Inflation: Beware the invisible killer

By David Penney

Inflation is back.

Often one of the most misunderstood economic phenomena, inflation is difficult to forecast and even more difficult to control.

It can have a wide range of impacts on the economy, not all of them negative, but for the individual it can cause a serious pain in the pocket.

In the UK, the inflation rate is currently running at its highest rate for a decade, breaching 5% last November and it has been creeping north ever since. In the US it is running at an almost 40-year high at more than 7%.

And the truth is there is a significant possibility that inflation could continue to rise – or at the very least stay stubbornly high – before it starts to come down again.

It is impossible to point to a single factor that is driving up the cost of those 700 goods and services that are used in the UK to assess the rate of inflation but a combination of low interest rates, Covid, Brexit, supply chain challenges and increased energy costs are all now finding their way back to prices generally.
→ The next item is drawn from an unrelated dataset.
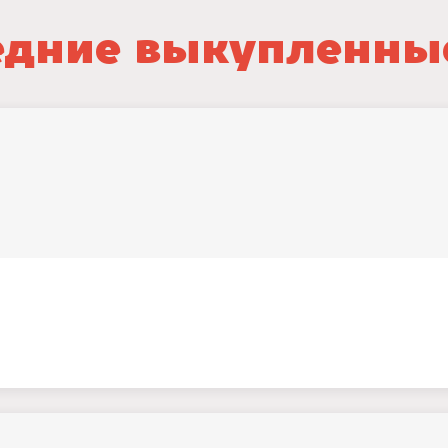
дние выкупленны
In terms of how inflation is calculated, it is something of a moveable feast – last year hand gel and men’s lounge wear were added to the inflation shopping basket and electric cars and smart watches are also recent additions and it is a basket that will continue to evolve in line with consumer trends.

However, regardless of what is in the nominal basket of goods, the upshot of this rising trend for the average man or women in the street is that it is starting to have a significant impact on the value of the pound in your pocket and its purchasing power.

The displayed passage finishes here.